Bizim Büyük Vasatlığımız – 4

“Oğlum Behçet, sen bir medeniyetin iflası nedir, bilir misin?”

Ahmet Hamdi Tanpınar, Mahur Beste, sf. 118

Emeksiz kazanmanın yollarını arayarak başladığımız “Bizim Büyük Vasatlığımız” başlıklı yazı dizisine az gelişmiş değnekçiliğimizle devam edip müthiş inovatif fikrimiz olan köpek yalağı üretimi fikriyle emeği keşfetmiş ve evlerimizin önündeki kirli garajlardan bir vasatlık kültürünün doğuş ve yeniden üretiminin panoramasını çizmiştik. Bu süreçte katma değeri bulmuş, al satçılıktan ümidi kesip kapital nedir öğrenmiş ve en nihayetinde çektiğimiz vizyonsuzluk ızdırabının derinleşmiş ilgilerden yoksunluk semptomu olduğunu çıkarsamıştık.

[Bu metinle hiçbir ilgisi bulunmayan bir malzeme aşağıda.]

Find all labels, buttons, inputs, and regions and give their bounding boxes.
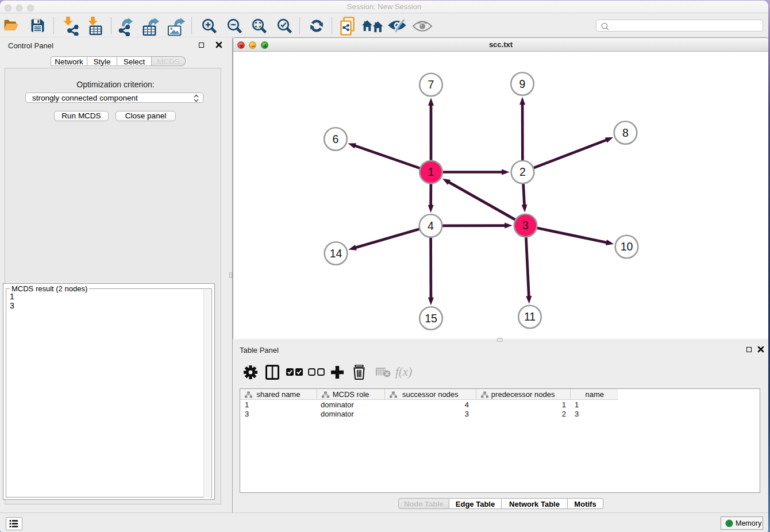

Devam edegelen satırlardaysa bu yoksunluk semptomunun müsebbibi olarak aciliyet ve kolaycılık bağımlılığı olduğunu savunmuş, uzun ve kısa vade arasında yitip giden ömrümüze hayıflanmış; “sermayemiz kıt olmasaydı da okullarda tek eğlencemiz parke taşlar üzerinde sek sek oynamak olmayaydı bu illete düçar olur muyduk acaba?” diye sormadan da edememiştik.

İşte şimdi tam da bu noktadan, sermayenin kıtlığından yola çıkarak kilosu birkaç on bin dolar eden ürünleri neden üretemediğimiz, üretmek bir yana neden üretmeyi aklımızdan bile geçiremediğimiz sorusu üzerine düşüneceğiz.

Yazı dizisinin başından beri pek çok alanda vasat olduğumuzu vurgulamaya çalışıyorum. Bunu daha teknik ifade edecek olursak beşeri sermayemizin zayıf, eksik ve kusurlu olduğunu söylüyorum. Evet, bence esas nokta bu. Beşeri sermaye. Peki nedir beşeri sermaye?

Beşeri sermayenin tanımından başlayıp, beşeri sermayeyi oluşturan alt başlıkları Türkiye ve Dünya üzerinde teker teker inceleyip, Dünya’daki konumumuzu anlamaya çalışacağım.

Abone olarak yeni yazılardan haberdar olabilirsiniz 🙂

Beşerî sermaye, işgücünün sahip olduğu bilgi ve becerilerin toplamını ifade ediyormuş. Çeşitli araştırmalarsa eğitimli ve sağlıklı bireylerden oluşan toplumların hem sosyo-kültürel gelişimi hem de ekonomik büyümeyi hızlandırdığını; aynı zamanda mevcut kaynakların daha verimli kullanılmasına olanak sağladığını ortaya koymuş1.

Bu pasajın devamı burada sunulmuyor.